How can I compare a unicode type to a string in python?

Question

I am trying to use a list comprehension that compares string objects, but one of the strings is utf-8, the byproduct of json.loads. Scenario:

us = u'MyString' # is the utf-8 string

Part one of my question, is why does this return False? :

us.encode('utf-8') == "MyString" ## False

Part two – how can I compare within a list comprehension?

myComp = [utfString for utfString in jsonLoadsObj
           if utfString.encode('utf-8') == "MyString"] #wrapped to read on S.O.

EDIT: I’m using Google App Engine, which uses Python 2.7

Here’s a more complete example of the problem:

#json coming from remote server:
#response object looks like:  {"number1":"first", "number2":"second"}

data = json.loads(response)
k = data.keys()

I need something like:
myList = [item for item in k if item=="number1"]  

#### I thought this would work:
myList = [item for item in k if item.encode('utf-8')=="number1"]

Asked By: rGil

||

Source

Answer 1

I’m assuming you’re using Python 3. us.encode('utf-8') == "MyString" returns False because the str.encode() function is returning a bytes object:

In [2]: us.encode('utf-8')
Out[2]: b'MyString'

In Python 3, strings are already Unicode, so the u'MyString' is superfluous.

Answered By: MattDMo

Answer 2

You must be looping over the wrong data set; just loop directly over the JSON-loaded dictionary, there is no need to call .keys() first:

data = json.loads(response)
myList = [item for item in data if item == "number1"]

You may want to use u"number1" to avoid implicit conversions between Unicode and byte strings:

data = json.loads(response)
myList = [item for item in data if item == u"number1"]

Both versions work fine:

>>> import json
>>> data = json.loads('{"number1":"first", "number2":"second"}')
>>> [item for item in data if item == "number1"]
[u'number1']
>>> [item for item in data if item == u"number1"]
[u'number1']

Note that in your first example, us is not a UTF-8 string; it is unicode data, the json library has already decoded it for you.
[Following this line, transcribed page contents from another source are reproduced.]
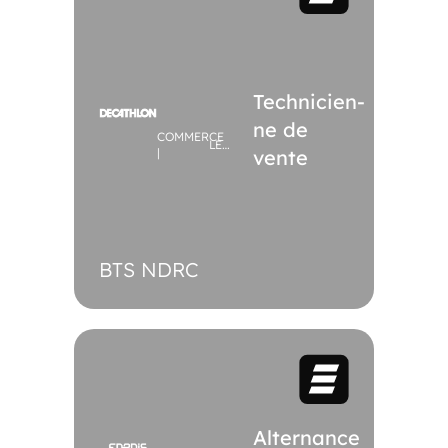
Technicien-
ne de
COMMERCE
LE
|
vente
CHESNAY
BTS NDRC
Alternance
A UTF-8 string on the other hand, is a sequence encoded bytes. You may want to read up on Unicode and Python to understand the difference:

The Absolute Minimum Every Software Developer Absolutely, Positively Must Know About Unicode and Character Sets (No Excuses!) by Joel Spolsky
The Python Unicode HOWTO
Pragmatic Unicode by Ned Batchelder

On Python 2, your expectation that your test returns True would be correct, you are doing something else wrong:

>>> us = u'MyString'
>>> us
u'MyString'
>>> type(us)
<type 'unicode'>
>>> us.encode('utf8') == 'MyString'
True
>>> type(us.encode('utf8'))
<type 'str'>

There is no need to encode the strings to UTF-8 to make comparisons; use unicode literals instead:

myComp = [elem for elem in json_data if elem == u"MyString"]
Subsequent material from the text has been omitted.